• **Data extract**

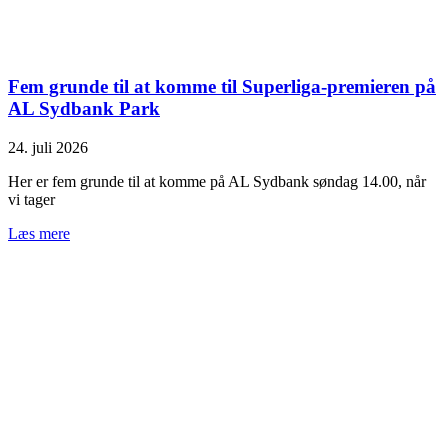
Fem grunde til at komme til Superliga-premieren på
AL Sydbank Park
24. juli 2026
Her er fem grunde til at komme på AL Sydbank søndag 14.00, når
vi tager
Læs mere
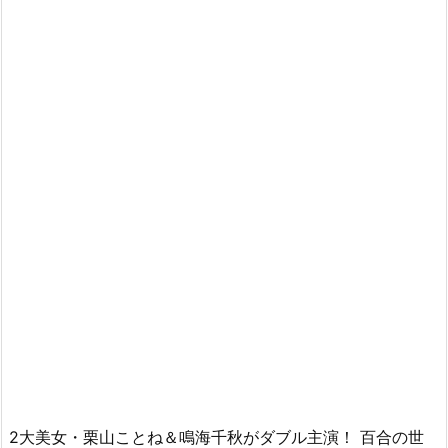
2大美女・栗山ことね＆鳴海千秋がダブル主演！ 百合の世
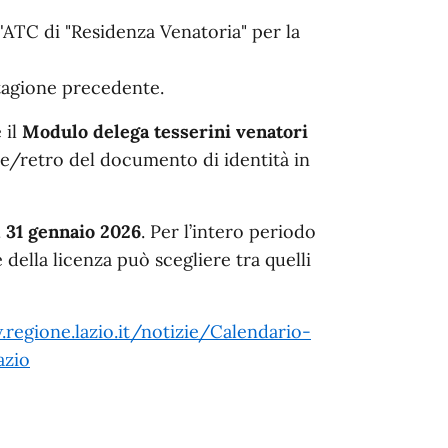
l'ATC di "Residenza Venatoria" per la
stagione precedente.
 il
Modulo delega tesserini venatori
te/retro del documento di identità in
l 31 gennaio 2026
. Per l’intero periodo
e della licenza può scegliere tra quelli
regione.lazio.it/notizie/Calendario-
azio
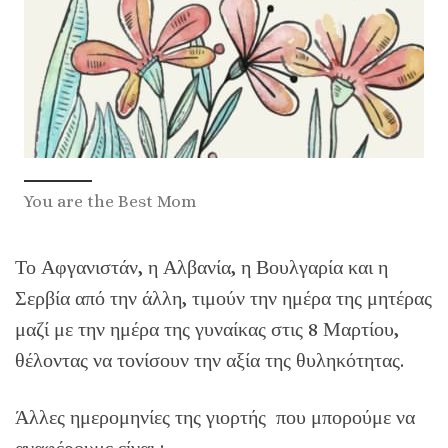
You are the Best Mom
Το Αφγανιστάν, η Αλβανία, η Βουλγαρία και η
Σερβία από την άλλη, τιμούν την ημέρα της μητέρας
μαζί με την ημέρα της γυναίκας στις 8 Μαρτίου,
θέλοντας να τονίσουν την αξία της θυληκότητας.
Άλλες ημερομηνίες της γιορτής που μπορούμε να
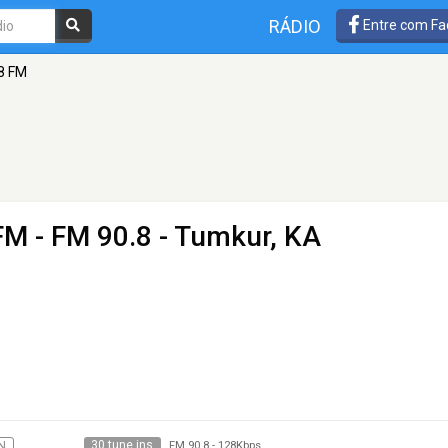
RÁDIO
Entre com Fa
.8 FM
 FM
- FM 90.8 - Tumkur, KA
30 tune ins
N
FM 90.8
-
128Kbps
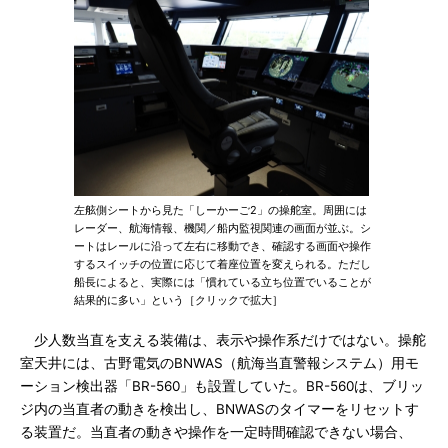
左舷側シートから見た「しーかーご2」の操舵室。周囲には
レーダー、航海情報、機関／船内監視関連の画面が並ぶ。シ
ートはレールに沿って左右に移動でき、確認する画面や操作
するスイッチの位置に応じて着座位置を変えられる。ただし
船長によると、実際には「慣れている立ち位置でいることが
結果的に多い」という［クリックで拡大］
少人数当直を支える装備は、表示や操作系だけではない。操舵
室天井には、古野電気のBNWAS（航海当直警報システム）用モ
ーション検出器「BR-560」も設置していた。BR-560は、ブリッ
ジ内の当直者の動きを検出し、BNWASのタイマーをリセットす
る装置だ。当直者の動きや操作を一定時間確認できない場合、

...

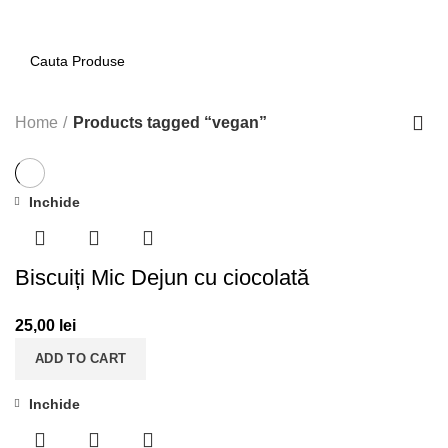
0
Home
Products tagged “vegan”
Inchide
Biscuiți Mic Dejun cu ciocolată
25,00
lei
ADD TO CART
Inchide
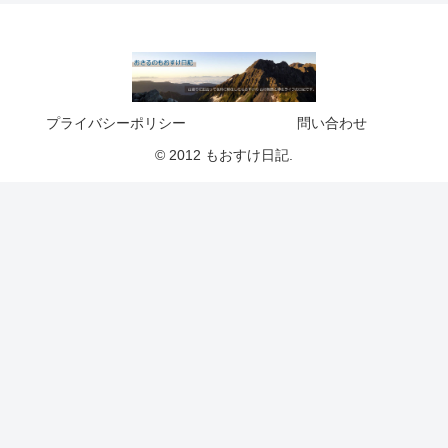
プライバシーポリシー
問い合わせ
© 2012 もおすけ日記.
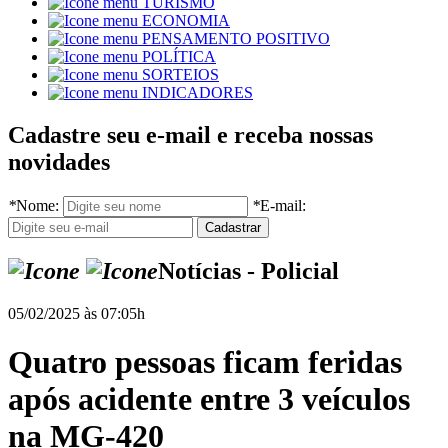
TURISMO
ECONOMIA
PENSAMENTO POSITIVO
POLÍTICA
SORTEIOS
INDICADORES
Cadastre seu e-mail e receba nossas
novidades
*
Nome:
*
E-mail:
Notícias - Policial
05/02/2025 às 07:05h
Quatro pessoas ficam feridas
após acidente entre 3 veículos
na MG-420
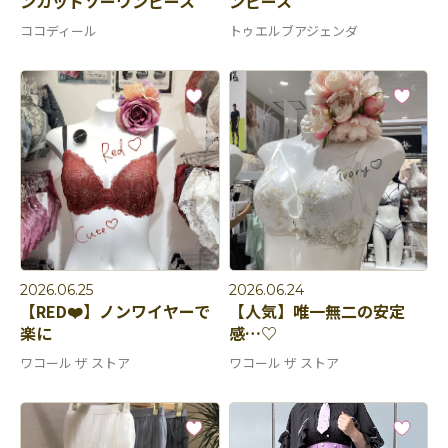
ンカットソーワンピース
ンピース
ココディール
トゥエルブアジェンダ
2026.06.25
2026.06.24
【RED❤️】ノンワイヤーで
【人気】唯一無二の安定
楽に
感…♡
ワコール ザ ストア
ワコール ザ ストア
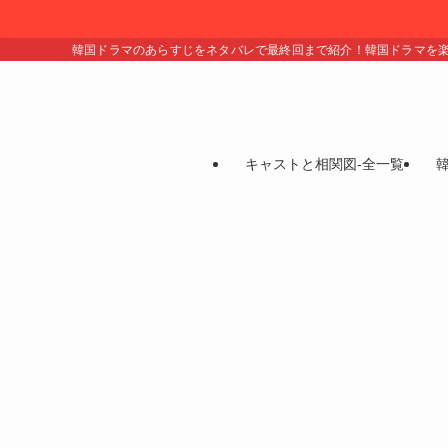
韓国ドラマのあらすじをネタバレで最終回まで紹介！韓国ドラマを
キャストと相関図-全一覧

• **Problem to solve**
Leaving every picture aside, reproduce exactly the lines above from the one with "Άλλες ημερομηνίες της γιορτής που μπορούμε να" up to and including the one with "る装置だ。当直者の動きや操作を一定時間確認できない場合、", and no others.

• **Output**
Άλλες ημερομηνίες της γιορτής που μπορούμε να
RÁDIO
Entre com Fa
.8 FM
 FM
- FM 90.8 - Tumkur, KA
30 tune ins
N
FM 90.8
-
128Kbps
左舷側シートから見た「しーかーご2」の操舵室。周囲には
レーダー、航海情報、機関／船内監視関連の画面が並ぶ。シ
ートはレールに沿って左右に移動でき、確認する画面や操作
するスイッチの位置に応じて着座位置を変えられる。ただし
船長によると、実際には「慣れている立ち位置でいることが
結果的に多い」という［クリックで拡大］
少人数当直を支える装備は、表示や操作系だけではない。操舵
室天井には、古野電気のBNWAS（航海当直警報システム）用モ
ーション検出器「BR-560」も設置していた。BR-560は、ブリッ
ジ内の当直者の動きを検出し、BNWASのタイマーをリセットす
る装置だ。当直者の動きや操作を一定時間確認できない場合、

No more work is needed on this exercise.